**TASK**
Write out the data below exactly as given, without any of its pictures.

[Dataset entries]

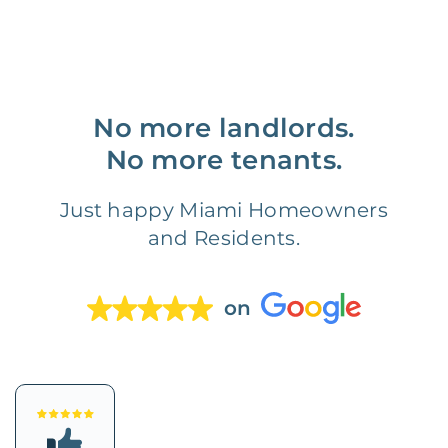
No more landlords.
No more tenants.
Just happy Miami Homeowners
and Residents.
on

**WRITTEN RESPONSE**
No more landlords.
No more tenants.
Just happy Miami Homeowners
and Residents.
on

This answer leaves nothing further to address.